GOAL OF THE EXERCISE » Write out each record in full and exactly as given. Skip any pictures.

(Collected data)

-.-.-

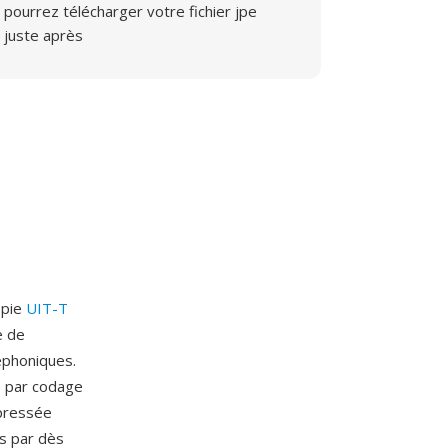
pourrez télécharger votre fichier jpe
juste après
opie
UIT-T
e de
éphoniques.
s par codage
mpressée
s par dès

-.-.-

EXERCISE OUTPUT »
pourrez télécharger votre fichier jpe
juste après
opie
UIT-T
e de
éphoniques.
s par codage
mpressée
s par dès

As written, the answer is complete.